Despite the short time he’d been on earth, Castiel had determined his likes and dislikes rather quickly. He hated potatoes of any kind, which Dean couldn’t understand; he didn’t mind bars and dives, as long as they weren’t too crowded. And he loved Sam and Dean more than he’d ever thought possible.
The kind of love he’d felt for his Father had been of entirely different kind—expected, rigid and unshakeable. But Sam and Dean did to ask him for anything at all. When he had to give of his heavenly grace—something he did willingly—they always felt guilty. As if the act of saving them were burdensome.
It was always “You don’t have to, Cas” or “Where the hell would we be without you?”
He didn’t want to think about it. They both been through so much, and it broke his heart.

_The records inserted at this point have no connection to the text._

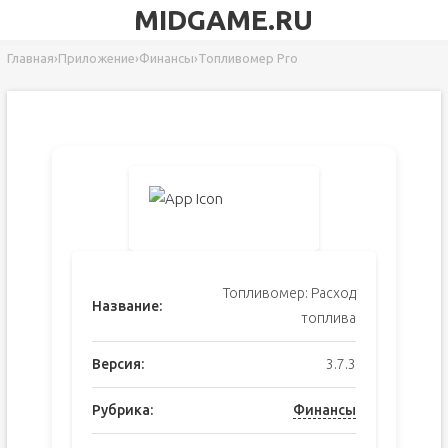
MIDGAME.RU
Главная
›
Приложение
›
Финансы
›
Топливомер Pro
Топливомер: Расход
Название:
топлива
Версия:
3.7.3
Рубрика:
Финансы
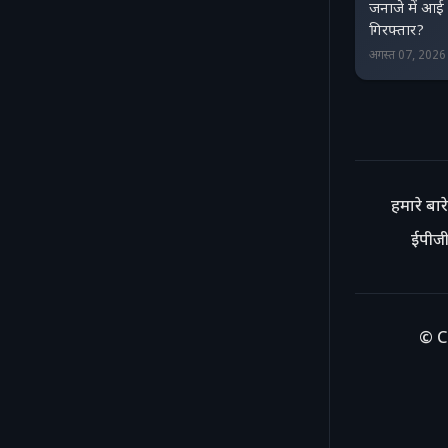
जनाजे में आई 
गिरफ्तार?
अगस्त 07, 202
हमारे बारे 
ईपीजी
© C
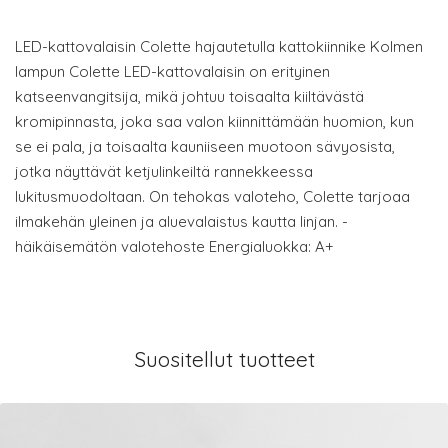
LED-kattovalaisin Colette hajautetulla kattokiinnike Kolmen
lampun Colette LED-kattovalaisin on erityinen
katseenvangitsija, mikä johtuu toisaalta kiiltävästä
kromipinnasta, joka saa valon kiinnittämään huomion, kun
se ei pala, ja toisaalta kauniiseen muotoon sävyosista,
jotka näyttävät ketjulinkeiltä rannekkeessa
lukitusmuodoltaan. On tehokas valoteho, Colette tarjoaa
ilmakehän yleinen ja aluevalaistus kautta linjan. -
häikäisemätön valotehoste Energialuokka: A+
Suositellut tuotteet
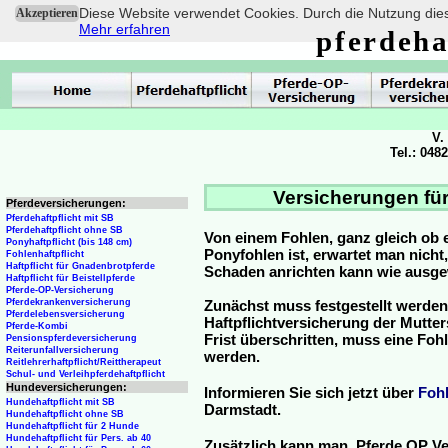
Diese Website verwendet Cookies. Durch die Nutzung dies
Akzeptieren
Mehr erfahren
pferdeha
V.
Tel.: 048
Versicherungen für
Pferdeversicherungen:
Pferdehaftpflicht mit SB
Pferdehaftpflicht ohne SB
Von einem Fohlen, ganz gleich ob 
Ponyhaftpflicht (bis 148 cm)
Ponyfohlen ist, erwartet man nicht
Fohlenhaftpflicht
Haftpflicht für Gnadenbrotpferde
Schaden anrichten kann wie ausg
Haftpflicht für Beistellpferde
Pferde-OP-Versicherung
Pferdekrankenversicherung
Zunächst muss festgestellt werden
Pferdelebensversicherung
Haftpflichtversicherung der Mutterst
Pferde-Kombi
Frist überschritten, muss eine Fo
Pensionspferdeversicherung
Reiterunfallversicherung
werden.
Reitlehrerhaftpflicht/Reittherapeut
Schul- und Verleihpferdehaftpflicht
Hundeversicherungen:
Informieren Sie sich jetzt über
Foh
Hundehaftpflicht mit SB
Darmstadt.
Hundehaftpflicht ohne SB
Hundehaftpflicht für 2 Hunde
Hundehaftpflicht für Pers. ab 40
Zusätzlich kann man Pferde OP Ve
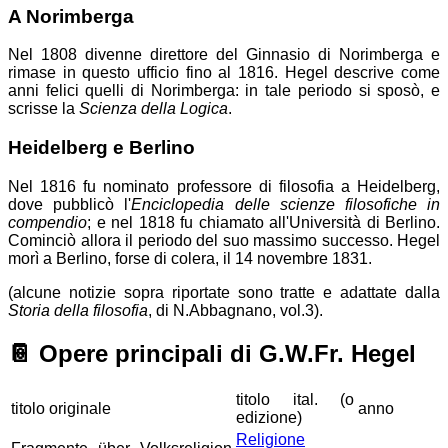
A Norimberga
Nel 1808 divenne direttore del Ginnasio di Norimberga e
rimase in questo ufficio fino al 1816. Hegel descrive come
anni felici quelli di Norimberga: in tale periodo si sposò, e
scrisse la
Scienza della Logica
.
Heidelberg e Berlino
Nel 1816 fu nominato professore di filosofia a Heidelberg,
dove pubblicò l'
Enciclopedia delle scienze filosofiche in
compendio
; e nel 1818 fu chiamato all'Università di Berlino.
Cominciò allora il periodo del suo massimo successo. Hegel
morì a Berlino, forse di colera, il 14 novembre 1831.
(alcune notizie sopra riportate sono tratte e adattate dalla
Storia della filosofia
, di N.Abbagnano, vol.3).
📔
Opere principali di G.W.Fr. Hegel
titolo ital. (o
titolo originale
anno
edizione)
Religione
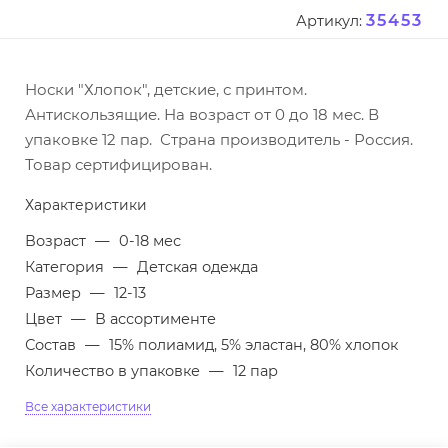
35453
Артикул:
Носки "Хлопок", детские, с принтом.
Антискользящие. На возраст от 0 до 18 мес. В
упаковке 12 пар. Страна производитель - Россия.
Товар сертифицирован.
Характеристики
Возраст
—
0-18 мес
Категория
—
Детская одежда
Размер
—
12-13
Цвет
—
В ассортименте
Состав
—
15% полиамид, 5% эластан, 80% хлопок
Количество в упаковке
—
12 пар
Все характеристики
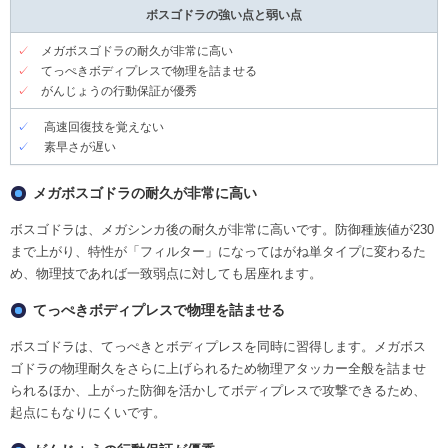
ボスゴドラの強い点と弱い点
✓
メガボスゴドラの耐久が非常に高い
✓
てっぺきボディプレスで物理を詰ませる
✓
がんじょうの行動保証が優秀
✓
高速回復技を覚えない
✓
素早さが遅い
メガボスゴドラの耐久が非常に高い
ボスゴドラは、メガシンカ後の耐久が非常に高いです。防御種族値が230
まで上がり、特性が「フィルター」になってはがね単タイプに変わるた
め、物理技であれば一致弱点に対しても居座れます。
てっぺきボディプレスで物理を詰ませる
ボスゴドラは、てっぺきとボディプレスを同時に習得します。メガボス
ゴドラの物理耐久をさらに上げられるため物理アタッカー全般を詰ませ
られるほか、上がった防御を活かしてボディプレスで攻撃できるため、
起点にもなりにくいです。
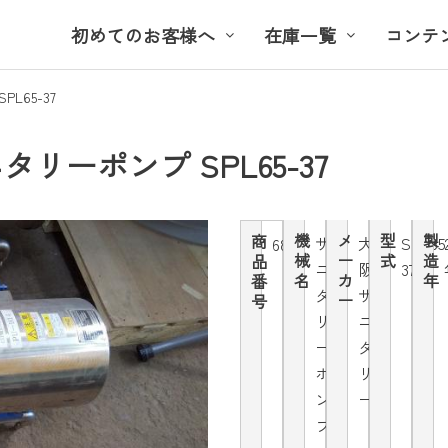
初めてのお客様へ
在庫一覧
コンテ
65-37
リーポンプ SPL65-37
機
メ
型
製
商
サ
大
SPL65
6813
械
ー
式
造
品
ニ
阪
37
名
カ
年
番
タ
サ
ー
号
リ
ニ
ー
タ
ポ
リ
ン
ー
プ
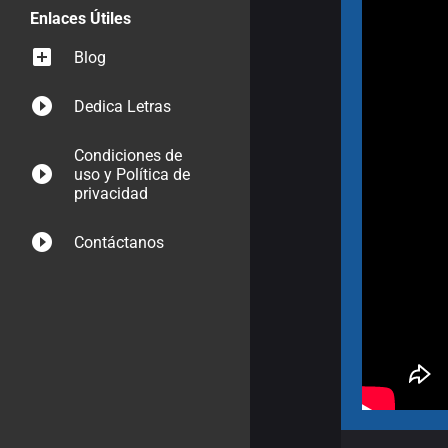
Enlaces Útiles
Blog
Dedica Letras
Condiciones de
uso y Política de
privacidad
Contáctanos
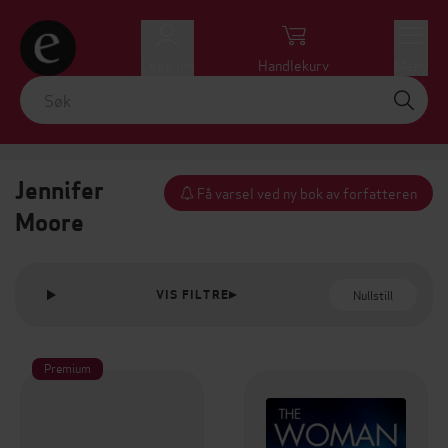
Logg inn
Handlekurv
Meny
Jennifer
Få varsel ved ny bok av forfatteren
Moore
Nullstill
VIS FILTRE
Premium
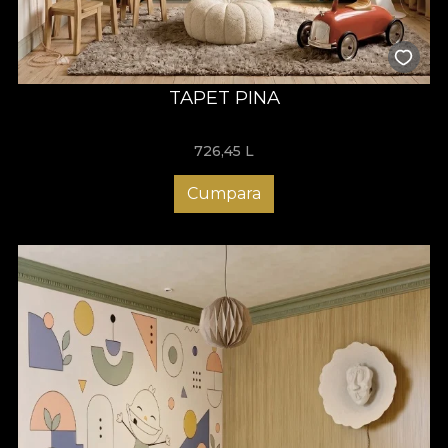
TAPET PINA
726,45
L
Cumpara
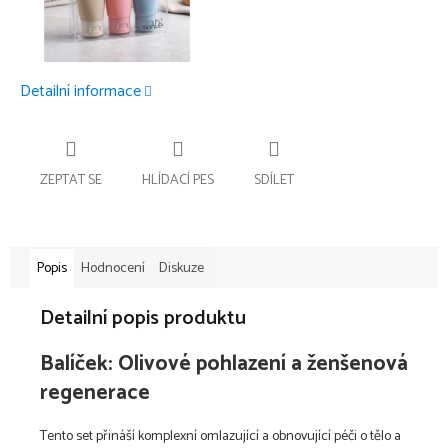
Detailní informace
ZEPTAT SE
HLÍDACÍ PES
SDÍLET
Popis
Hodnocení
Diskuze
Detailní popis produktu
Balíček: Olivové pohlazení a ženšenová
regenerace
Tento set přináší komplexní omlazující a obnovující péči o tělo a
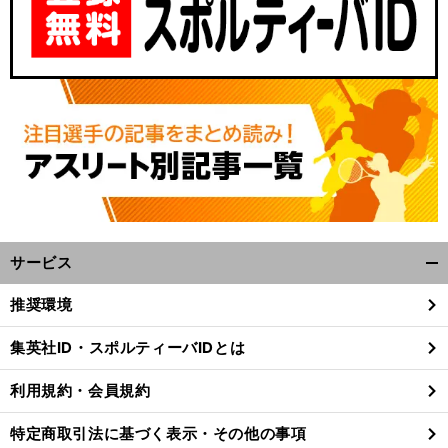
サービス
開
く/
推奨環境
閉
じ
集英社ID・スポルティーバIDとは
る
利用規約・会員規約
特定商取引法に基づく表示・その他の事項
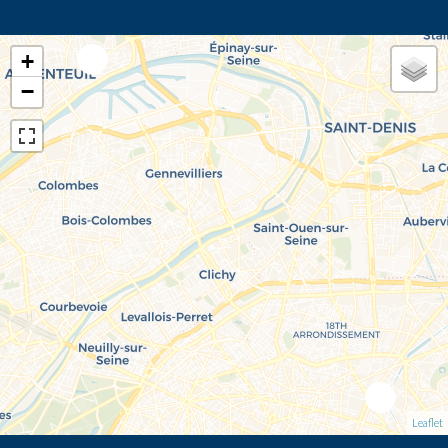
+
−
Leaflet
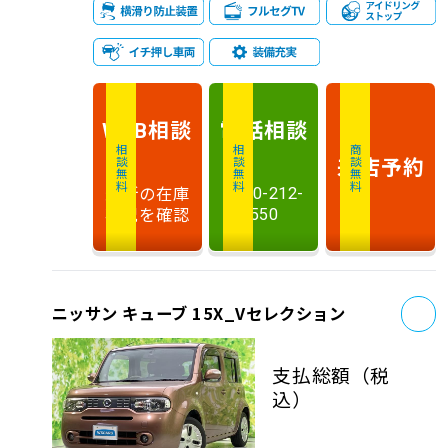
相談
電話
相談
WEB
相談無料
相談無料
商談無料
来店予約
最新の在庫
0120-212-
状況を確認
550
お
ニッサン キューブ 15X_Vセレクション
支払総額
（税
込）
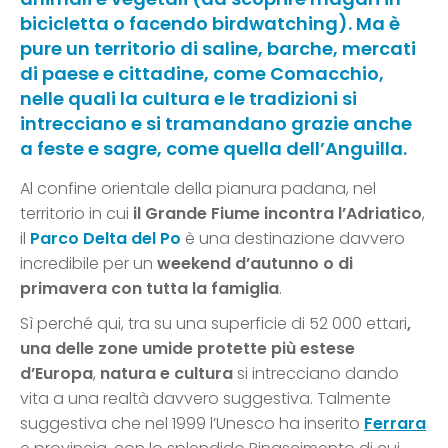
bicicletta o facendo birdwatching). Ma è
pure un territorio di saline, barche, mercati
di paese e cittadine, come Comacchio,
nelle quali la cultura e le tradizioni si
intrecciano e si tramandano grazie anche
a feste e sagre, come quella dell’Anguilla.
Al confine orientale della pianura padana, nel
territorio in cui
il Grande Fiume incontra l’Adriatico
,
il
Parco Delta del Po
è una destinazione davvero
incredibile per un
weekend d’autunno o di
primavera con tutta la famiglia
.
Sì perché qui, tra su una superficie di 52 000 ettari
,
una delle zone umide protette più estese
d’Europa
,
natura e cultura
si intrecciano dando
vita a una realtà davvero suggestiva. Talmente
suggestiva che nel 1999 l’Unesco ha inserito
Ferrara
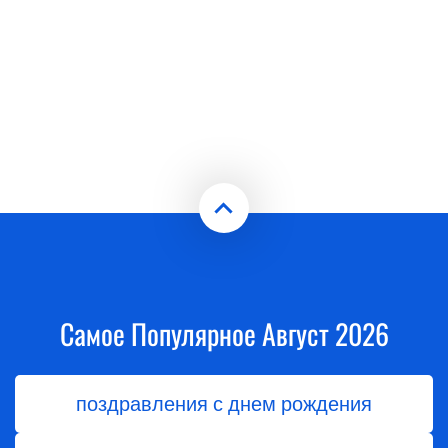
Самое Популярное Август 2026
поздравления с днем рождения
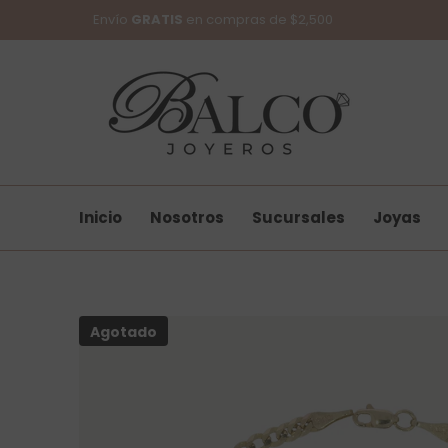
SKIP TO CONTENT
Envío
GRATIS
en compras de $2,500
Inicio
Nosotros
Sucursales
Joyas
Agotado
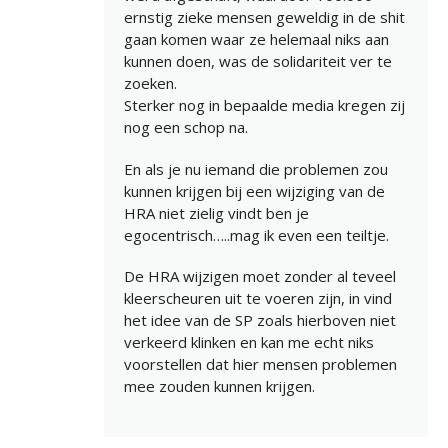
ernstig zieke mensen geweldig in de shit
gaan komen waar ze helemaal niks aan
kunnen doen, was de solidariteit ver te
zoeken.
Sterker nog in bepaalde media kregen zij
nog een schop na.
En als je nu iemand die problemen zou
kunnen krijgen bij een wijziging van de
HRA niet zielig vindt ben je
egocentrisch…..mag ik even een teiltje.
De HRA wijzigen moet zonder al teveel
kleerscheuren uit te voeren zijn, in vind
het idee van de SP zoals hierboven niet
verkeerd klinken en kan me echt niks
voorstellen dat hier mensen problemen
mee zouden kunnen krijgen.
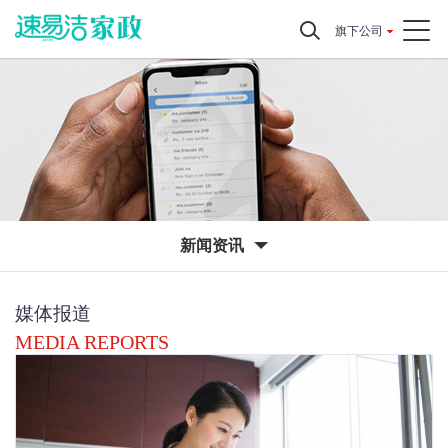
旗下公司
新闻资讯
媒体报道
MEDIA REPORTS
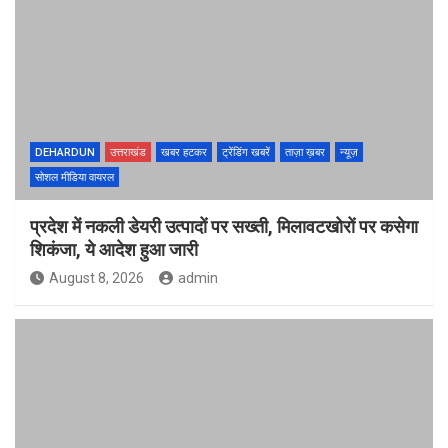
DEHARDUN
उत्तराखंड
खबर हटकर
ट्रेंडिंग खबरें
ताज़ा ख़बर
न्यूज़
सोशल मीडिया वायरल
प्रदेश में नकली डेयरी उत्पादों पर सख्ती, मिलावटखोरों पर कसेगा
शिकंजा, ये आदेश हुआ जारी
August 8, 2026
admin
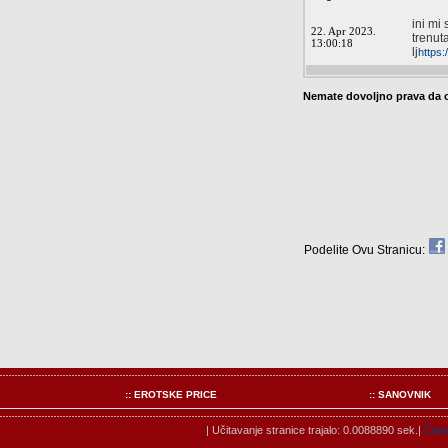
ini mi 
22. Apr 2023.
trenut
13:00:18
lj
https:
Nemate dovoljno prava da 
Podelite Ovu Stranicu:
:: EROTSKE PRICE
:: SANOVNIK
| Učitavanje stranice trajalo: 0.0088890 sek.|
Člano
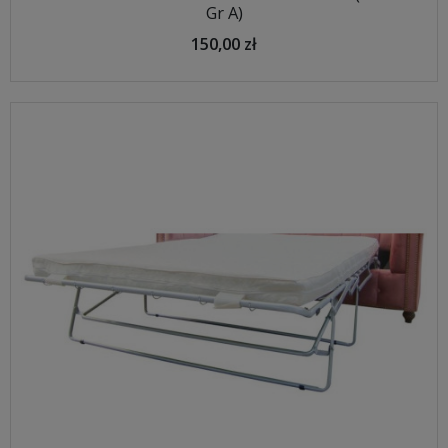
Gr A)
150,00 zł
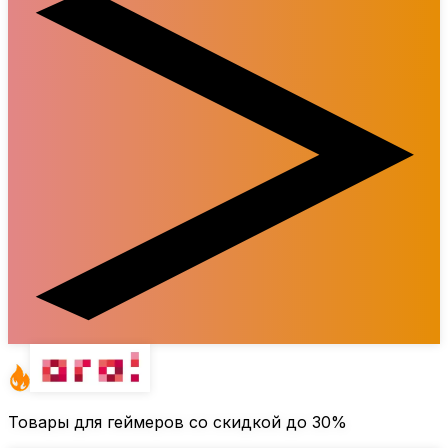
Товары для геймеров со скидкой до
30%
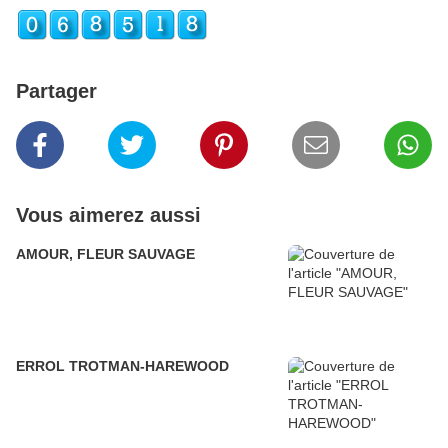
Partager
Vous aimerez aussi
AMOUR, FLEUR SAUVAGE
ERROL TROTMAN-HAREWOOD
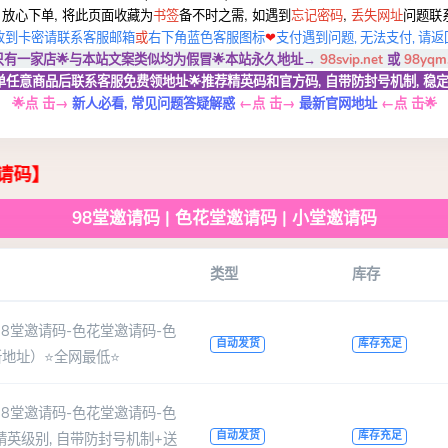
 放心下单, 将此页面收藏为
书签
备不时之需, 如遇到
忘记密码
,
丢失网址
问题联
客服邮箱
或
右下角蓝色客服图标
收到卡密请联系
❤
支付遇到问题,
无法支付, 请
返
只有一家店🌟与本站文案类似均为假冒
🌟
本站永久地址→
98svip.net
或
98yqm
 下单任意商品后联系客服免费领地址
🌟推荐
精英码和官方码, 自带防封号机制, 稳定
点 击
→
←
点 击
→
←
点 击🌟
🌟
新人必看, 常见问题答疑解惑
最新官网地址
98堂邀请码 | 色花堂邀请码 | 小堂邀请码
类型
库存
8堂邀请码-色花堂邀请码-色
自动发货
库存充足
新地址）⭐全网最低⭐
8堂邀请码-色花堂邀请码-色
自动发货
库存充足
英级别, 自带防封号机制+送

Tonight, like many nights, they were sequestered at a bar—one of the quieter ones. Sam tried hard not to pay attention as Dean, reliably tipsy, attempted to sing a rousing rendition of an old song at the karaoke stand.
“He’s killing the crowd,” Sam groaned.
“I like it.” Castiel watched. Dean, red in the face, all but swayed to the song he was singing. Cas didn’t know from earthly singing, but the quality of her song didn’t matter. Dean was enjoying himself. Dean did that a lot. He loved being alive, which made sense, given the state Cas had found him in. But even before that, he knew Dean had been one to devour everything offered on the buffet of mortal life.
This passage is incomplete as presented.